Provided records
————————

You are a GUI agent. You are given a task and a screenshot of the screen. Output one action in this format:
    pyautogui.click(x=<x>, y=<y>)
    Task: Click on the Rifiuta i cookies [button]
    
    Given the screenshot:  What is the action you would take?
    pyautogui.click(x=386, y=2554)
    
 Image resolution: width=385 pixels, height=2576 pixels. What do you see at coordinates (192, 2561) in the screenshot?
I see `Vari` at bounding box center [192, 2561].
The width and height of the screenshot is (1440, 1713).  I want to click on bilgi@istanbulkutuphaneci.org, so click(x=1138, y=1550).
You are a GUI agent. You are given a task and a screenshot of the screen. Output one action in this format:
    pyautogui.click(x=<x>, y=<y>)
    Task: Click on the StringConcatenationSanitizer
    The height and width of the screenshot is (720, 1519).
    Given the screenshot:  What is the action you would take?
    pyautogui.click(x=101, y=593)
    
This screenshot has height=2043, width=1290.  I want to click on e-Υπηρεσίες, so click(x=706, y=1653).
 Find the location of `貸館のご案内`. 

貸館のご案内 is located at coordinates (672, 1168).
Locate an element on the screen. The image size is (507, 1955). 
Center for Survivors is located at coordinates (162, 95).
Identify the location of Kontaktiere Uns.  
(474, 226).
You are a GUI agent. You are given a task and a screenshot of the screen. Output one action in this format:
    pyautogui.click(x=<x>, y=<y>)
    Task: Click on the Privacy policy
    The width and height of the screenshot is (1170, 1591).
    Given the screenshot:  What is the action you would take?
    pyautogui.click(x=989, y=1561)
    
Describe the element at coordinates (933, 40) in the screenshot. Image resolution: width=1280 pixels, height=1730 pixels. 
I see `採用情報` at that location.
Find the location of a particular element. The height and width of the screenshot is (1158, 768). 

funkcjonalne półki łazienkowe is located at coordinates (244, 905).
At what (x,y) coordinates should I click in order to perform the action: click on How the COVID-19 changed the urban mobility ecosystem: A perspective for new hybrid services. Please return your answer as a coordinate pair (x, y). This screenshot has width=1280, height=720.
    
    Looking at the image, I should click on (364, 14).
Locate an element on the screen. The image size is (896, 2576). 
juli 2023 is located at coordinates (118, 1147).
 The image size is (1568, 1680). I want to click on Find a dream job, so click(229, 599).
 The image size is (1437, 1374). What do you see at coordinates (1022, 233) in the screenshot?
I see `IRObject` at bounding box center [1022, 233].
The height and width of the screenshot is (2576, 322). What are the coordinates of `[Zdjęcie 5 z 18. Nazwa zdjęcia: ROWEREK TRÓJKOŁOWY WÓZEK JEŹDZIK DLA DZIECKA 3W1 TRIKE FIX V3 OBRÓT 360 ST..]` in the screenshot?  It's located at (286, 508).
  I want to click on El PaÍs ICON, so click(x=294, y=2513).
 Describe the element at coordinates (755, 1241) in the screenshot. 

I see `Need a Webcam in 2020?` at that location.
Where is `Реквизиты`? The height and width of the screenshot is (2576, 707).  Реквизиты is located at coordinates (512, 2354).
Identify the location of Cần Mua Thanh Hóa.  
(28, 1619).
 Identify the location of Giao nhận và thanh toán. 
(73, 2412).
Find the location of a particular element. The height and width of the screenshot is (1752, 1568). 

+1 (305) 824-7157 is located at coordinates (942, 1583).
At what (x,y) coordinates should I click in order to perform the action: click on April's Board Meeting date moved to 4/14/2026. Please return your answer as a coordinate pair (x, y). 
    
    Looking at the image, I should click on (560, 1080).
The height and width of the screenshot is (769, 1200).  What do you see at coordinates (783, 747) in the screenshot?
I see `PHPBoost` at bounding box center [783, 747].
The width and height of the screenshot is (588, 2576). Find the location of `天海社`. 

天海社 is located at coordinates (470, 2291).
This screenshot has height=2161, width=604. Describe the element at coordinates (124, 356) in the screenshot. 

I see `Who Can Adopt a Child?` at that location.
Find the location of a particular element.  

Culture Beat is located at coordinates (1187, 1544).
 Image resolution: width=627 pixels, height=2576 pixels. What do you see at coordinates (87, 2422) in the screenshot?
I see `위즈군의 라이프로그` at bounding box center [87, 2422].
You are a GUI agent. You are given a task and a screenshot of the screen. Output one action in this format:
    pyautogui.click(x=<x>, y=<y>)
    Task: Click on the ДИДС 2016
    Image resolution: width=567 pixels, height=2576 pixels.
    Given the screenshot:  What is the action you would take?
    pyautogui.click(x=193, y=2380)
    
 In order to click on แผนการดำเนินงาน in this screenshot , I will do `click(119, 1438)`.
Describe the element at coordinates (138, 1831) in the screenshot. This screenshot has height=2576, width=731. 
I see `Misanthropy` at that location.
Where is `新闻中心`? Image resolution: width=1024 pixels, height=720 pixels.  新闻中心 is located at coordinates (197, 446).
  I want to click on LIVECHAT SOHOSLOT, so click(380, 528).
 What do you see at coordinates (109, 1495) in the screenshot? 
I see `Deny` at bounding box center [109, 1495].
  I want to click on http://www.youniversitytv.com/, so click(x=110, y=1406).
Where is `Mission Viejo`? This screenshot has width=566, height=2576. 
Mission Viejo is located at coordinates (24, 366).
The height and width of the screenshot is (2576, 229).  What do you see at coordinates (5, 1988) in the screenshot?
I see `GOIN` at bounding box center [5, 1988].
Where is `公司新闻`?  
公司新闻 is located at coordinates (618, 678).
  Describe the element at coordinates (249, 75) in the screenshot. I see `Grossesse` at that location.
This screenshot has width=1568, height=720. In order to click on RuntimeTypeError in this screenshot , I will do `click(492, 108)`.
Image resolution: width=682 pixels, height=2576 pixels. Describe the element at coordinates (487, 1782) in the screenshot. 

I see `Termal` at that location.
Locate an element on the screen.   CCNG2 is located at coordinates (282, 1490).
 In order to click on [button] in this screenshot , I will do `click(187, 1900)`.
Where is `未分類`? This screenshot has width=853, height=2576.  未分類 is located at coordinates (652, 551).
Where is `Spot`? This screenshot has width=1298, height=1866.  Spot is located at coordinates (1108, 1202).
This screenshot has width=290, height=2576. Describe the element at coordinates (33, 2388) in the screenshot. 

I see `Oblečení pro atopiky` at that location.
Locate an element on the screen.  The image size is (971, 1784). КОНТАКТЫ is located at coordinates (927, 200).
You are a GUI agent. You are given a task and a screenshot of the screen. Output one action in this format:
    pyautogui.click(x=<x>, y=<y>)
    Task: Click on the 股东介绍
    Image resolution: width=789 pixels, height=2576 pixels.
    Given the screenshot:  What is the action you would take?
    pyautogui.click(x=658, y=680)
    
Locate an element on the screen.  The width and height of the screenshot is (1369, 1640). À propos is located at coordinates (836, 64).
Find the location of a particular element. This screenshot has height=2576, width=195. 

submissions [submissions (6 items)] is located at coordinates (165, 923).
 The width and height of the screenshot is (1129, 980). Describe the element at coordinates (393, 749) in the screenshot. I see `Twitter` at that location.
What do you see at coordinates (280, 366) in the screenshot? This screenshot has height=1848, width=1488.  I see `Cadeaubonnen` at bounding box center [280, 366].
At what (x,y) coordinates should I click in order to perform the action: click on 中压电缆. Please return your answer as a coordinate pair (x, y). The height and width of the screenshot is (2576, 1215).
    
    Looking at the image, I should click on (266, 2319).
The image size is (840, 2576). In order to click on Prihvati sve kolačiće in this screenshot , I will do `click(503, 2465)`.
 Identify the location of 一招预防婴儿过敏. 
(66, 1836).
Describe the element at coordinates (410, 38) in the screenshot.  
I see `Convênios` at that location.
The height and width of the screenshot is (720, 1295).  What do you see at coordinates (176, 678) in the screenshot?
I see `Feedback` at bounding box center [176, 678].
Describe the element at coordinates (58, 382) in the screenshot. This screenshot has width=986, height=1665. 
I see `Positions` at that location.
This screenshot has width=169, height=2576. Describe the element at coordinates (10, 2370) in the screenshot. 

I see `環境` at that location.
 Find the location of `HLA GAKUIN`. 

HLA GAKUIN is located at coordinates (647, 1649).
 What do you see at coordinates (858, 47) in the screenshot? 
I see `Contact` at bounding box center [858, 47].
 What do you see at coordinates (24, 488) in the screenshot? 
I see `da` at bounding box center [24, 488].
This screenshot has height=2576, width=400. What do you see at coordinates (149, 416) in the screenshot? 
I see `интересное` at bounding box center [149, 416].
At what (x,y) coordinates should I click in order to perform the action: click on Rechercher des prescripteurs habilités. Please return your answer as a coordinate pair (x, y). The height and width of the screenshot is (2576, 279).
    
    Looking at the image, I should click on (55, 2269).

————————

Work item
Repeat only the tail of the entries, exactly: the line containing "This screenshot has width=169, height=2576." and every line after it, to the end.

Response to the task
This screenshot has width=169, height=2576. Describe the element at coordinates (10, 2370) in the screenshot. 

I see `環境` at that location.
 Find the location of `HLA GAKUIN`. 

HLA GAKUIN is located at coordinates (647, 1649).
 What do you see at coordinates (858, 47) in the screenshot? 
I see `Contact` at bounding box center [858, 47].
 What do you see at coordinates (24, 488) in the screenshot? 
I see `da` at bounding box center [24, 488].
This screenshot has height=2576, width=400. What do you see at coordinates (149, 416) in the screenshot? 
I see `интересное` at bounding box center [149, 416].
At what (x,y) coordinates should I click in order to perform the action: click on Rechercher des prescripteurs habilités. Please return your answer as a coordinate pair (x, y). The height and width of the screenshot is (2576, 279).
    
    Looking at the image, I should click on (55, 2269).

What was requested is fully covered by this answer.